● **Problem description**
This task calls for the lines below starting at the one containing "Daha doğrudan yük" and ending at the one containing "Giữa thời tiết hơn 40 độ C, nữ chiến sĩ cản", repeated exactly with both ends kept and pictures left out.

● **Data provided**
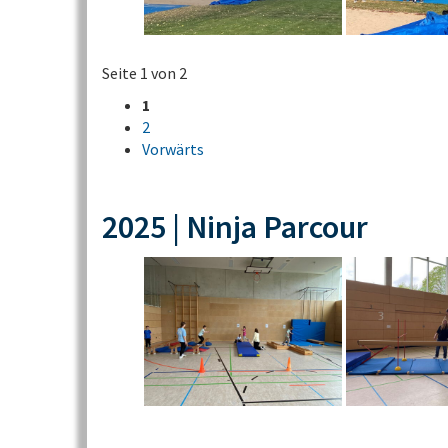
Seite 1 von 2
1
2
Vorwärts
2025 | Ninja Parcour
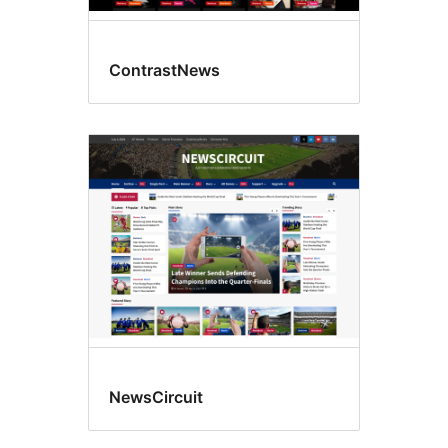
ContrastNews
NewsCircuit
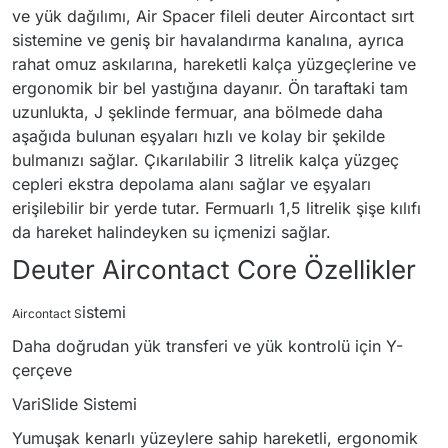
ve yük dağılımı, Air Spacer fileli deuter Aircontact sırt
sistemine ve geniş bir havalandırma kanalına, ayrıca
rahat omuz askılarına, hareketli kalça yüzgeçlerine ve
ergonomik bir bel yastığına dayanır. Ön taraftaki tam
uzunlukta, J şeklinde fermuar, ana bölmede daha
aşağıda bulunan eşyaları hızlı ve kolay bir şekilde
bulmanızı sağlar. Çıkarılabilir 3 litrelik kalça yüzgeç
cepleri ekstra depolama alanı sağlar ve eşyaları
erişilebilir bir yerde tutar. Fermuarlı 1,5 litrelik şişe kılıfı
da hareket halindeyken su içmenizi sağlar.
Deuter Aircontact Core Özellikler
istemi
Aircontact S
Daha doğrudan yük transferi ve yük kontrolü için Y-
çerçeve
VariSlide Sistemi
Yumuşak kenarlı yüzeylere sahip hareketli, ergonomik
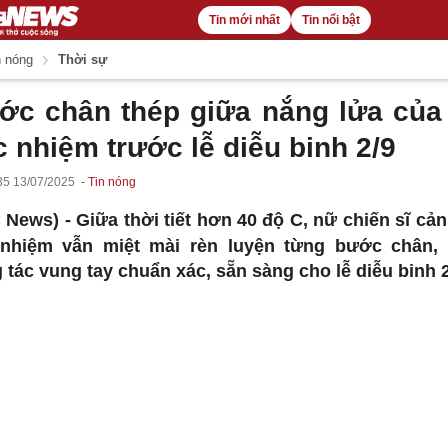
Tin mới nhất
Tin nổi bật
 nóng
Thời sự
ớc chân thép giữa nắng lửa của
 nhiệm trước lễ diễu binh 2/9
35 13/07/2025
Tin nóng
 News) -
Giữa thời tiết hơn 40 độ C, nữ chiến sĩ cản
nhiệm vẫn miệt mài rèn luyện từng bước chân,
 tác vung tay chuẩn xác, sẵn sàng cho lễ diễu binh 2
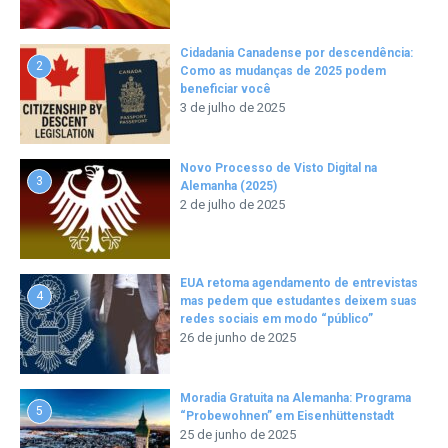
Cidadania Canadense por descendência:
2
Como as mudanças de 2025 podem
beneficiar você
3 de julho de 2025
Novo Processo de Visto Digital na
3
Alemanha (2025)
2 de julho de 2025
EUA retoma agendamento de entrevistas
4
mas pedem que estudantes deixem suas
redes sociais em modo “público”
26 de junho de 2025
Moradia Gratuita na Alemanha: Programa
5
“Probewohnen” em Eisenhüttenstadt
25 de junho de 2025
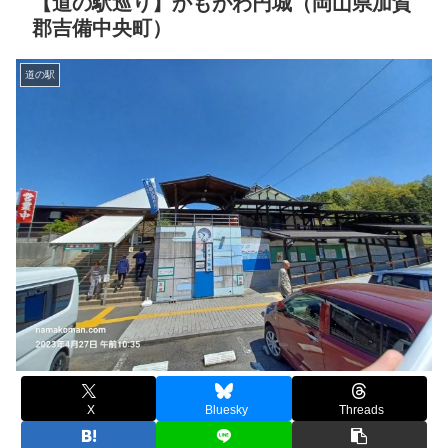
【道の駅巡り】かもがわ円城（岡山県加賀
郡吉備中央町）
道の駅
X
Bluesky
Threads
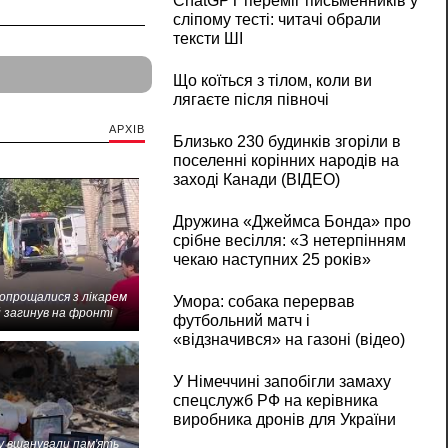
ChatGPT переміг письменників у
сліпому тесті: читачі обрали
тексти ШІ
Що коїться з тілом, коли ви
лягаєте після півночі
АРХІВ
Близько 230 будинків згоріли в
поселенні корінних народів на
заході Канади (ВІДЕО)
Дружина «Джеймса Бонда» про
срібне весілля: «З нетерпінням
чекаю наступних 25 років»
попрощалися з лікарем
Умора: собака перервав
 загинув на фронті
футбольний матч і
«відзначився» на газоні (відео)
У Німеччині запобігли замаху
спецслужб РФ на керівника
виробника дронів для України
 вшанували пам'ять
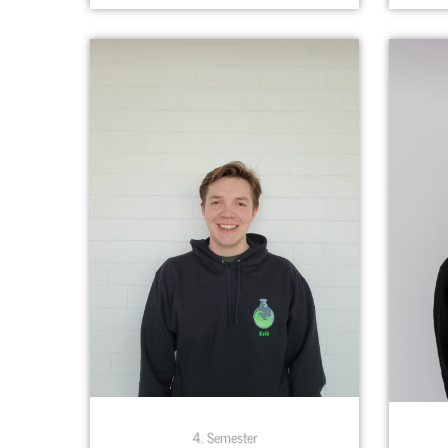
4. Semester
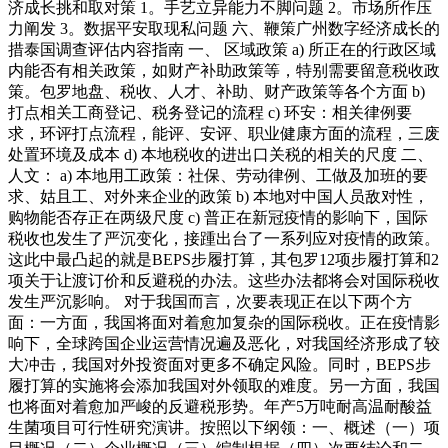
济成长挑和取对策 1。手艺立异能力不脚问题 2。市场所作压
力阐发 3。数据平安取现私问题 六、鞭策广州数字经济成长的
措泰国调查评估内容指南 一、 区域政策 a) 所正在的行政区域
内能否有相关政策，如财产补助政策等，特别需要留意税收政
策。包罗地盘、税收、人才、补助、财产政策等各个方面 b)
打点相关工商登记、税务登记的流程 c) 环安：相关律例要
求，环评打点流程，能评、安评、职业健康方面的流程，三废
处置环境及成本 d) 本地税收的进出口关税的相关的尺度 二、
人文： a) 本地用工政策：社保、劳动律例、工做及加班的要
求、姑且工、对外来企业的政策 b) 本地对中国人员敌对性，
购物能否存正在两级尺度 c) 普正在新冠疫情的影响下，国际
税收也发生了严沉变化，接踵出台了一系列应对疫情的政策。
这此中最凸起的就是BEPS步履打算，其包罗12项步履打算和2
项关于让渡订价和反避税的办法。这些办法都将会对国际税收
发生严沉影响。 对于我国而言，次要表现正在以下两个方
面：一方面，我国将面对着愈加复杂的国际税收。正在疫情影
响下，全球跨国企业运营情况遍及恶化，对我国经济形成了较
大冲击，我国对外投资面对更多不确定风险。同时，BEPS步
履打算的实施将会添加我国对外领取的难度。另一方面，我国
也将面对着愈加严峻的反避税形势。年产5万吨耐高温耐酸益
生菌项目可行性研究演讲。按照以下纲领：一、概述（一）项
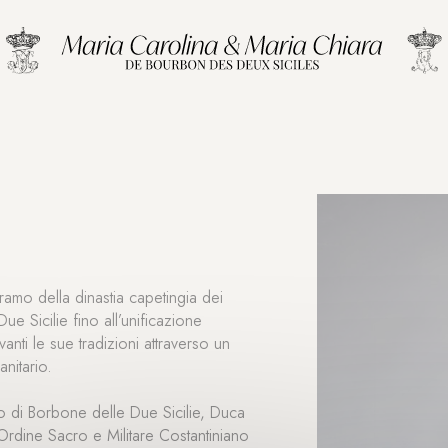
amo della dinastia capetingia dei
 Sicilie fino all’unificazione
vanti le sue tradizioni attraverso un
anitario.
lo di Borbone delle Due Sicilie, Duca
rdine Sacro e Militare Costantiniano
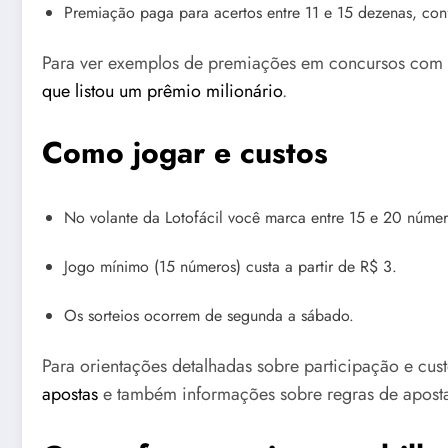
Premiação paga para acertos entre 11 e 15 dezenas, con
Para ver exemplos de premiações em concursos com p
que listou um prêmio milionário
.
Como jogar e custos
No volante da Lotofácil você marca entre 15 e 20 número
Jogo mínimo (15 números) custa a partir de R$ 3.
Os sorteios ocorrem de segunda a sábado.
Para orientações detalhadas sobre participação e cus
apostas
e também informações sobre regras de apost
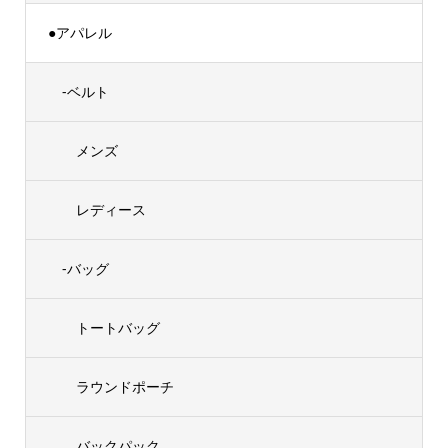
●アパレル
-ベルト
メンズ
レディース
-バッグ
トートバッグ
ラウンドポーチ
バックパック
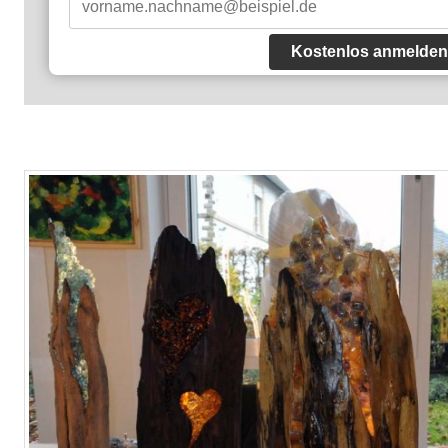
Kostenlos anmelden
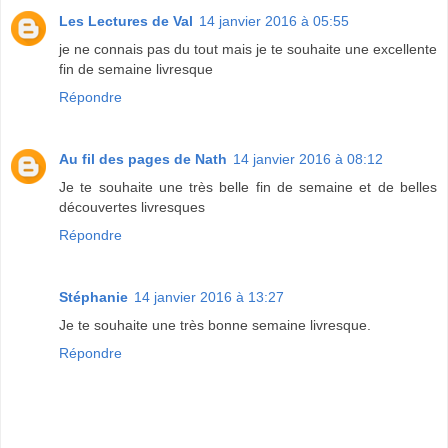
Les Lectures de Val
14 janvier 2016 à 05:55
je ne connais pas du tout mais je te souhaite une excellente
fin de semaine livresque
Répondre
Au fil des pages de Nath
14 janvier 2016 à 08:12
Je te souhaite une très belle fin de semaine et de belles
découvertes livresques
Répondre
Stéphanie
14 janvier 2016 à 13:27
Je te souhaite une très bonne semaine livresque.
Répondre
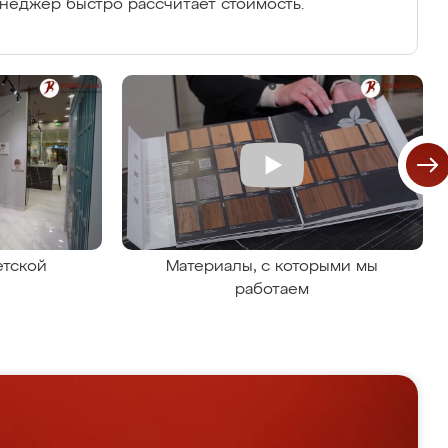
енеджер быстро рассчитает стоимость.
етской
Материалы, с которыми мы
работаем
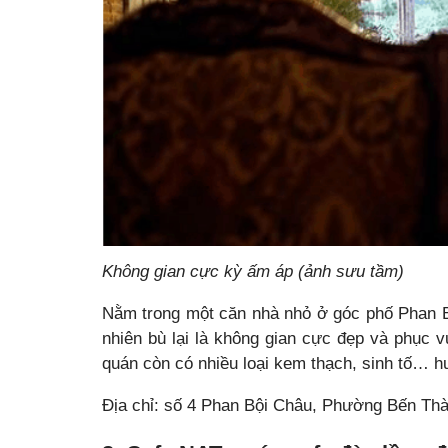
Không gian cực kỳ ấm áp (ảnh sưu tầm)
Nằm trong một căn nhà nhỏ ở góc phố Phan Bộ
nhiên bù lại là không gian cực đẹp và phục 
quán còn có nhiều loại kem thạch, sinh tố… 
Địa chỉ: số 4 Phan Bội Châu, Phường Bến Th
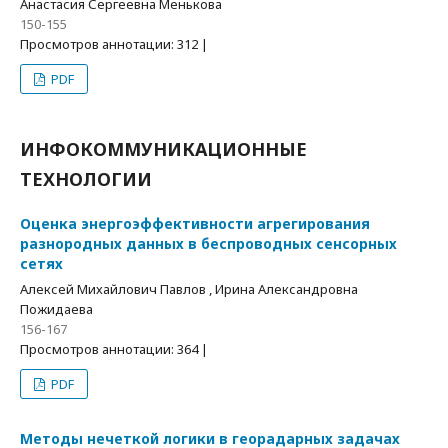
Анастасия Сергеевна Менькова
150-155
Просмотров аннотации: 312 |
PDF
ИНФОКОММУНИКАЦИОННЫЕ
ТЕХНОЛОГИИ
Оценка энергоэффективности агрегирования
разнородных данных в беспроводных сенсорных
сетях
Алексей Михайлович Павлов , Ирина Александровна
Пожидаева
156-167
Просмотров аннотации: 364 |
PDF
Методы нечеткой логики в георадарных задачах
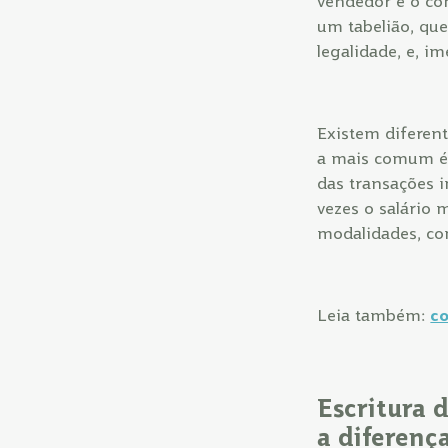
vendedor e o co
um tabelião, que
legalidade, e, i
Existem diferent
a mais comum é a
das transações i
vezes o salário 
modalidades, co
Leia também:
co
Escritura 
a diferenç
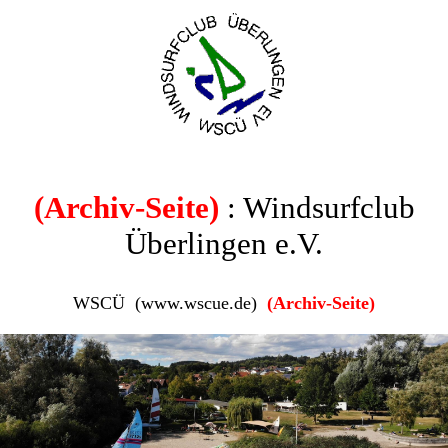
(Archiv-Seite)
: Windsurfclub
Überlingen e.V.
WSCÜ (www.wscue.de)
(Archiv-Seite)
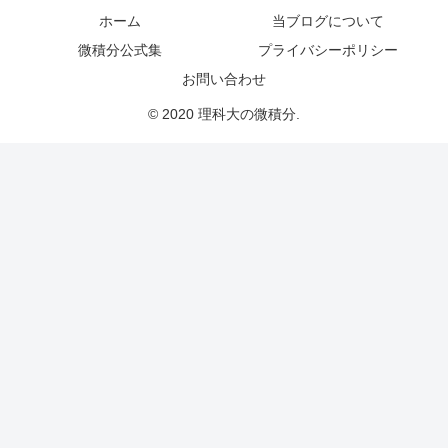
ホーム
当ブログについて
微積分公式集
プライバシーポリシー
お問い合わせ
© 2020 理科大の微積分.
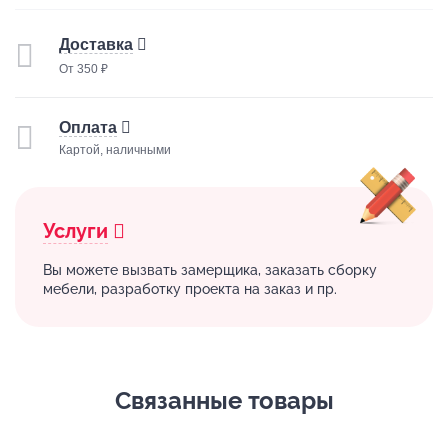
Доставка
От 350 ₽
Оплата
Картой, наличными
Услуги
Вы можете вызвать замерщика, заказать сборку
мебели, разработку проекта на заказ и пр.
Связанные товары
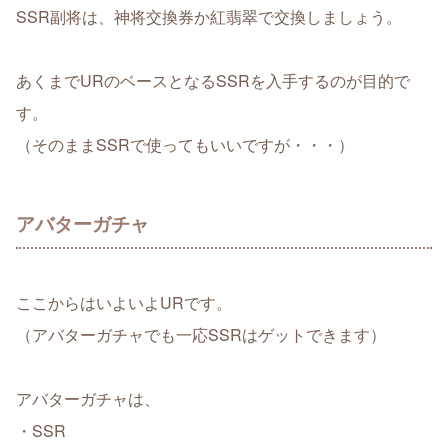
SSR副将は、神将交換券か紅翡翠で交換しましょう。
あくまでURのベースとなるSSRを入手するのが目的で
す。
（そのままSSRで使ってもいいですが・・・）
アバターガチャ
ここからはいよいよURです。
（アバターガチャでも一応SSRはゲットできます）
アバターガチャは、
・SSR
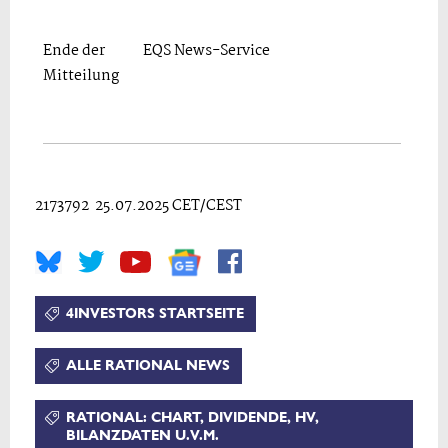
Ende der
EQS News-Service
Mitteilung
2173792 25.07.2025 CET/CEST
4INVESTORS STARTSEITE
ALLE RATIONAL NEWS
RATIONAL: CHART, DIVIDENDE, HV,
BILANZDATEN U.V.M.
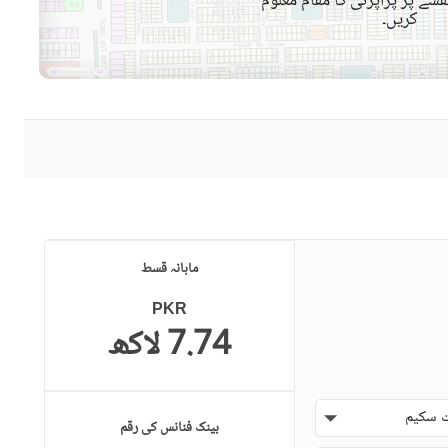
شے پر پراپرٹی کا مقام معلوم
کریں۔
حفاظتی عملہ
معذوروں کے لئے سہولیات
ماہانہ قسط
PKR
7.74 لاکھ
 سکیم
بینک فنانس کی رقم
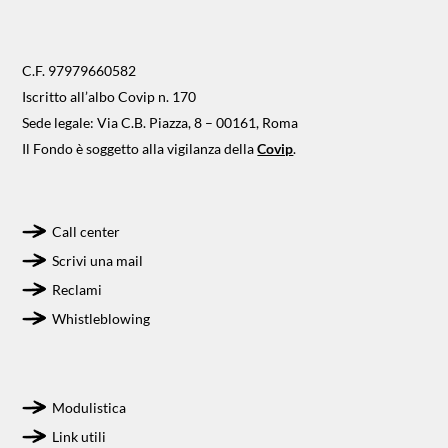
C.F. 97979660582
Iscritto all’albo Covip n. 170
Sede legale: Via C.B. Piazza, 8 – 00161, Roma
Il Fondo è soggetto alla vigilanza della
Covip
.
Call center
Scrivi una mail
Reclami
Whistleblowing
Modulistica
Link utili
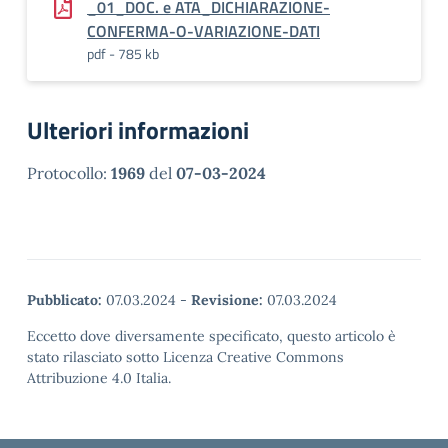
_01_DOC. e ATA_DICHIARAZIONE-
CONFERMA-O-VARIAZIONE-DATI
pdf - 785 kb
Ulteriori informazioni
Protocollo:
1969
del
07-03-2024
Pubblicato:
07.03.2024
-
Revisione:
07.03.2024
Eccetto dove diversamente specificato, questo articolo è
stato rilasciato sotto Licenza Creative Commons
Attribuzione 4.0 Italia.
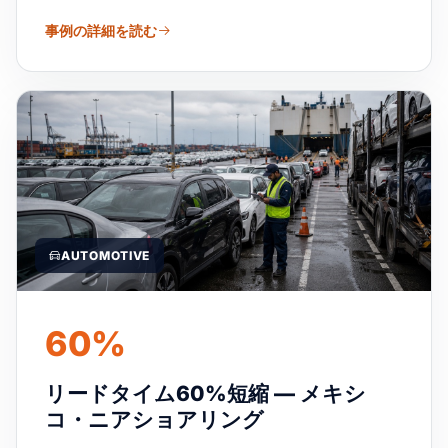
事例の詳細を読む
AUTOMOTIVE
60%
リードタイム60%短縮 — メキシ
コ・ニアショアリング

● **Reply**
Daha doğrudan yük transferi ve yük kontrolü için Y-
çerçeve
VariSlide Sistemi
Yumuşak kenarlı yüzeylere sahip hareketli, ergonomik
Tin mới nhất
Tin nổi bật
 nóng
Thời sự
ớc chân thép giữa nắng lửa của
 nhiệm trước lễ diễu binh 2/9
35 13/07/2025
Tin nóng
 News) -
Giữa thời tiết hơn 40 độ C, nữ chiến sĩ cản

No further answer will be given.